Restate word for word the lines of the material below, from the line with "Previously, The Hollywood Reporter le" to the line with "also really funny! We laugh a lot", both lines included, and no others.

======== Data provided

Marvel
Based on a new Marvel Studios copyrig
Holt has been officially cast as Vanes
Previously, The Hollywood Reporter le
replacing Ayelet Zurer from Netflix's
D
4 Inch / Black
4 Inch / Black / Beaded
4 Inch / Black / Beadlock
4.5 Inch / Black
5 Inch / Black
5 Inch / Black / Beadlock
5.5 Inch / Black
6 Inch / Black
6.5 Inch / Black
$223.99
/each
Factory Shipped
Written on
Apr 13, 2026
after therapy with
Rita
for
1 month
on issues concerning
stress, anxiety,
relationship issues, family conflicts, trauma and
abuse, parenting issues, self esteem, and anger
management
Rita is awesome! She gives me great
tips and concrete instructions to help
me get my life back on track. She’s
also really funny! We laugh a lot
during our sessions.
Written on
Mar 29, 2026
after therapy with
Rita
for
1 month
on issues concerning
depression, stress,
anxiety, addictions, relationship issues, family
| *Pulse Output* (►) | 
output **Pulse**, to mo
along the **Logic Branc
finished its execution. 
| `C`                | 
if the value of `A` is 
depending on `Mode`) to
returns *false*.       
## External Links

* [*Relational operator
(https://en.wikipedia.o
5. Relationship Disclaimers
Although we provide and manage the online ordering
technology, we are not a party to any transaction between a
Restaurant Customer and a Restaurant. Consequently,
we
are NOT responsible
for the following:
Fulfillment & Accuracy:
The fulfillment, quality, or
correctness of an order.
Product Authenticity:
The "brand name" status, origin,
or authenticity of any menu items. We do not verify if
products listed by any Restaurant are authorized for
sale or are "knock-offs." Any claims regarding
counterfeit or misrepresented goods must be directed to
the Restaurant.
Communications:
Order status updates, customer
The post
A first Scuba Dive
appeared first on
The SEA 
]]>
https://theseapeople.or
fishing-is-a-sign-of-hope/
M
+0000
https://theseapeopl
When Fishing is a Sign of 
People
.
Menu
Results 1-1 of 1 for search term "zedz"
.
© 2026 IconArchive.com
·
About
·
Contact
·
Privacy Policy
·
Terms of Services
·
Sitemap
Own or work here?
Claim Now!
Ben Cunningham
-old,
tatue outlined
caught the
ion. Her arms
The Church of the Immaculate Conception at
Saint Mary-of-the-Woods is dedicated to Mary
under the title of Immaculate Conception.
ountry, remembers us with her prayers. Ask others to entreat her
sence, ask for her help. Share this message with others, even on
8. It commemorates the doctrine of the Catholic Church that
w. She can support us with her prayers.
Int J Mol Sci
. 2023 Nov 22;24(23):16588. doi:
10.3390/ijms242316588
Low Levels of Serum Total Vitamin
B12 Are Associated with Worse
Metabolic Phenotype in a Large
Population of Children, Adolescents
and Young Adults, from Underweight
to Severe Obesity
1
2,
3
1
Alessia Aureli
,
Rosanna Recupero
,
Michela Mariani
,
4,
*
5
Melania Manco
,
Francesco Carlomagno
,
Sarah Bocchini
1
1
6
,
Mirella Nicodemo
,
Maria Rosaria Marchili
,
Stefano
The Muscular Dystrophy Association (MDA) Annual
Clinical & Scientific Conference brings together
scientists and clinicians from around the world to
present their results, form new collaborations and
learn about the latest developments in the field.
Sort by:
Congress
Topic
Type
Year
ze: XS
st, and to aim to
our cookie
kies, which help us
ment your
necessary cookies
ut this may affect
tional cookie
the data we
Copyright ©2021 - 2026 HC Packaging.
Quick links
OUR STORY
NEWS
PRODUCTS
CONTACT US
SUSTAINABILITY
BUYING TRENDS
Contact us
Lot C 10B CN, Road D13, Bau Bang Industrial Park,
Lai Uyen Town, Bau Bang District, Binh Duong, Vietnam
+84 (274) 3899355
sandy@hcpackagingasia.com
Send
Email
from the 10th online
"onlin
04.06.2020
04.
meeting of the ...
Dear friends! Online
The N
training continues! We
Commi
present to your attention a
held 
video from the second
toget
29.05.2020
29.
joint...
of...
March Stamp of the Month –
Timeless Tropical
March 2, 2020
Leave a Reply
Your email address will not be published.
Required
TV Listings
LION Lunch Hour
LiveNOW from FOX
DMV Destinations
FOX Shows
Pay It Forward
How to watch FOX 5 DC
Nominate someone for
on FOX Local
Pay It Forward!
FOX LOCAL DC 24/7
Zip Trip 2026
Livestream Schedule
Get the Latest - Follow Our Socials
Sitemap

================

▶ Answer box
Previously, The Hollywood Reporter le
replacing Ayelet Zurer from Netflix's
D
4 Inch / Black
4 Inch / Black / Beaded
4 Inch / Black / Beadlock
4.5 Inch / Black
5 Inch / Black
5 Inch / Black / Beadlock
5.5 Inch / Black
6 Inch / Black
6.5 Inch / Black
$223.99
/each
Factory Shipped
Written on
Apr 13, 2026
after therapy with
Rita
for
1 month
on issues concerning
stress, anxiety,
relationship issues, family conflicts, trauma and
abuse, parenting issues, self esteem, and anger
management
Rita is awesome! She gives me great
tips and concrete instructions to help
me get my life back on track. She’s
also really funny! We laugh a lot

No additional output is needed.